Vandalism of public structures regardless of what caused the grievances is something that I can never understand.
To see how bad Nigeria education is, one need to pay a bit of attention to school buildings, both state and many of the so called private schools alike – abysmal is a polite word here. I know the problem didn’t just start today but to vandalise the ones that are still standing should never be tolerated. If government didn’t maintain schools for decades, how is burning it down going to do anything better?
I still get a bit squeamish when I seen the level of poverty that many school kids have to live with. I know there are one thousand and one reasons Nigeria students from kindergarten to university should be really mad at the government and school authority, however, burning down school buildings is never a good way to show anger to authority for whatever reasons.
So this school in Oyo town, because quite a lot of students failed to meet the cut off mark for promotion decided to vent their anger by burning down their classrooms – what a way of life?
The new policy set by the state government means that students must meet the 50% pass mark for promotion to the next class, obviously the kids are too cool for studying hard and not too surprising, for repeating class – if they can’t move have it, destroying it for others is the way to go.
In the past I tend to be critical of unruly kids in schools, I am not making any excuses for these students at all, however, it bothers me that whenever a few students destroy school properties, everyone suffer needlessly.
In this case, no one is arrested yet, but the school is closed indefinitely – if this is the same Nigeria that I know, indefinitely likely to mean, ver long time from now.
Lots of questions remain unanswered; What is closing down the school going to change? Why must everyone suffer for offence the few? Why can’t we for once fish out the culprits and punish them all alone, including making their family pay for the damage done to public property?
The students burnt down their classrooms because they fail to perform to a set standard, even if they were promoted ‘let my people go’ style just so there are spaces for the incoming students, what really is the future if the quality of education continues to slide and we did nothing is done about it?
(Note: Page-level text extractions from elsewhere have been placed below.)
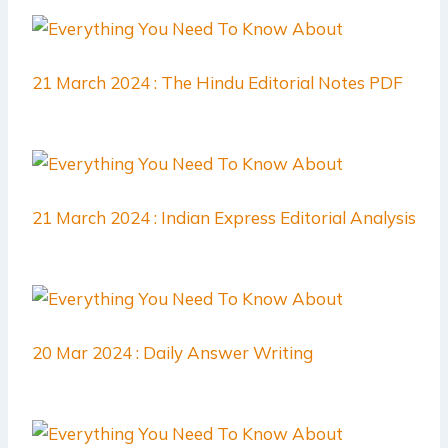
21 March 2024 : The Hindu Editorial Notes PDF
21 March 2024 : Indian Express Editorial Analysis
20 Mar 2024 : Daily Answer Writing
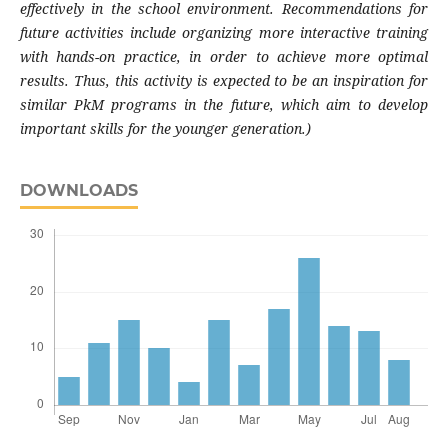
effectively in the school environment. Recommendations for
future activities include organizing more interactive training
with hands-on practice, in order to achieve more optimal
results. Thus, this activity is expected to be an inspiration for
similar PkM programs in the future, which aim to develop
important skills for the younger generation.)
DOWNLOADS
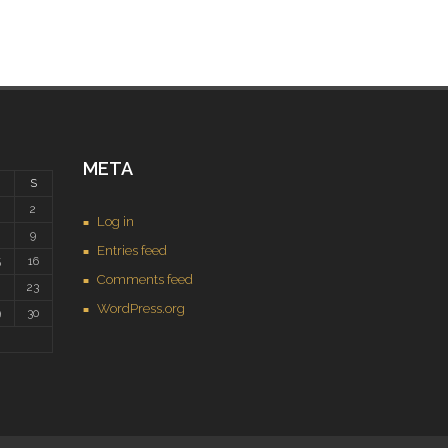
META
S
2
Log in
9
Entries feed
5
16
Comments feed
2
23
WordPress.org
9
30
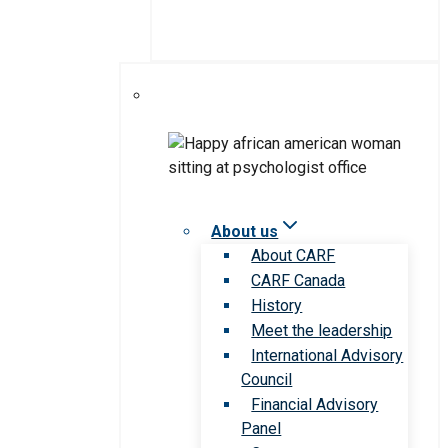
About us
About CARF
CARF Canada
History
Meet the leadership
International Advisory
Council
Financial Advisory
Panel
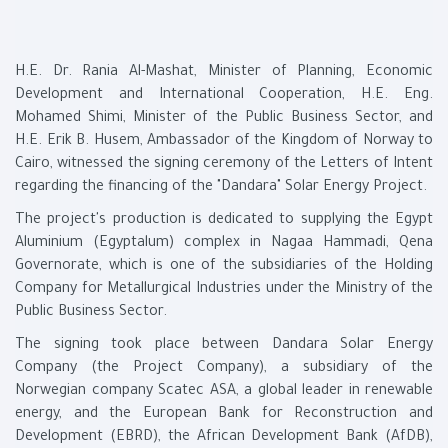
H.E. Dr. Rania Al-Mashat, Minister of Planning, Economic
Development and International Cooperation, H.E. Eng.
Mohamed Shimi, Minister of the Public Business Sector, and
H.E. Erik B. Husem, Ambassador of the Kingdom of Norway to
Cairo, witnessed the signing ceremony of the Letters of Intent
regarding the financing of the "Dandara" Solar Energy Project.
The project's production is dedicated to supplying the Egypt
Aluminium (Egyptalum) complex in Nagaa Hammadi, Qena
Governorate, which is one of the subsidiaries of the Holding
Company for Metallurgical Industries under the Ministry of the
Public Business Sector.
The signing took place between Dandara Solar Energy
Company (the Project Company), a subsidiary of the
Norwegian company Scatec ASA, a global leader in renewable
energy, and the European Bank for Reconstruction and
Development (EBRD), the African Development Bank (AfDB),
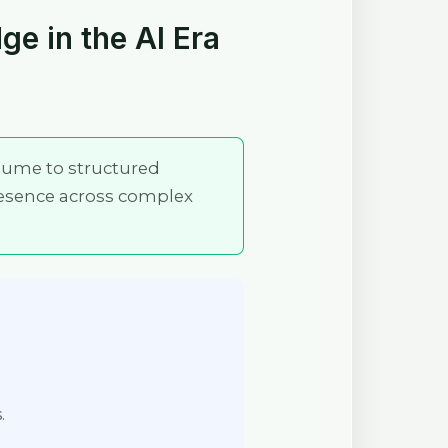
ge in the AI Era
olume to structured
esence across complex
.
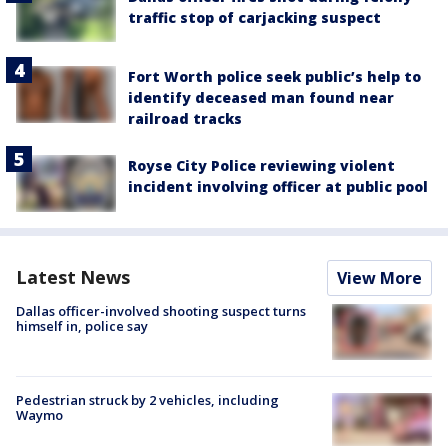
traffic stop of carjacking suspect
Fort Worth police seek public’s help to
identify deceased man found near
railroad tracks
Royse City Police reviewing violent
incident involving officer at public pool
Latest News
View More
Dallas officer-involved shooting suspect turns
himself in, police say
Pedestrian struck by 2 vehicles, including
Waymo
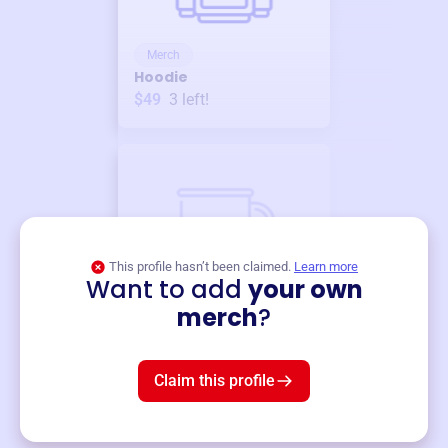
Merch
Hoodie
$49
3
left!
This profile hasn’t been claimed.
Learn more
Want to add
your own
Merch
merch
?
Mug
$19
3
left!
Claim this profile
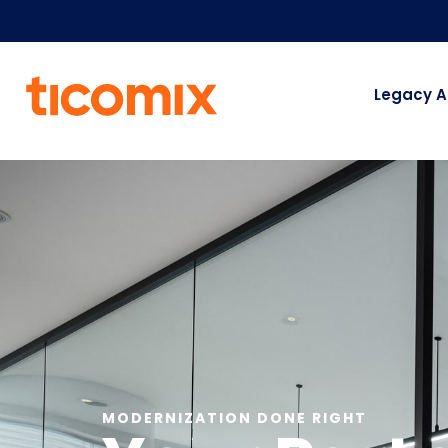
Legacy A
MODERNIZATION DONE RIGHT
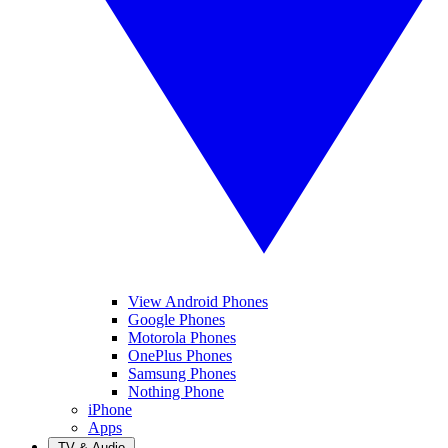
View Android Phones
Google Phones
Motorola Phones
OnePlus Phones
Samsung Phones
Nothing Phone
iPhone
Apps
TV & Audio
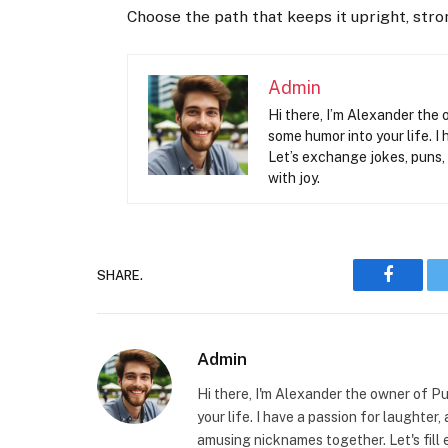
Choose the path that keeps it upright, str
Admin
Hi there, I’m Alexander the 
some humor into your life. I 
Let’s exchange jokes, puns,
with joy.
SHARE.
Faceboo
Admin
Hi there, I'm Alexander the owner of Pu
your life. I have a passion for laughter
amusing nicknames together. Let's fill 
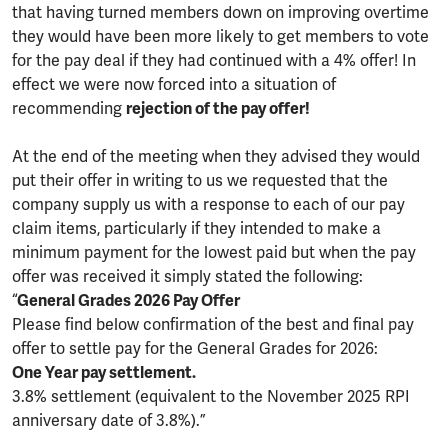
that having turned members down on improving overtime
they would have been more likely to get members to vote
for the pay deal if they had continued with a 4% offer! In
effect we were now forced into a situation of
recommending
rejection of the pay offer!
At the end of the meeting when they advised they would
put their offer in writing to us we requested that the
company supply us with a response to each of our pay
claim items, particularly if they intended to make a
minimum payment for the lowest paid but when the pay
offer was received it simply stated the following:
“
General Grades 2026 Pay Offer
Please find below confirmation of the best and final pay
offer to settle pay for the General Grades for 2026:
One Year pay settlement.
3.8% settlement (equivalent to the November 2025 RPI
anniversary date of 3.8%).”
Then I wondered what the reactions of the parents were when they heard their kids’ school had closed until further notice. Most kids that remain in our public school system are kids of parents in informal sector so the assumption that school and the government know the best is one reason they’ll likely not question the blanket punishment on all students.
Sometimes I wish parents who falls in this category realise this is where their voices are needed the most, even if to make the school authority investigate and bring those that are involved in the vandalism alone to face the punishment they deserve. Maybe one day.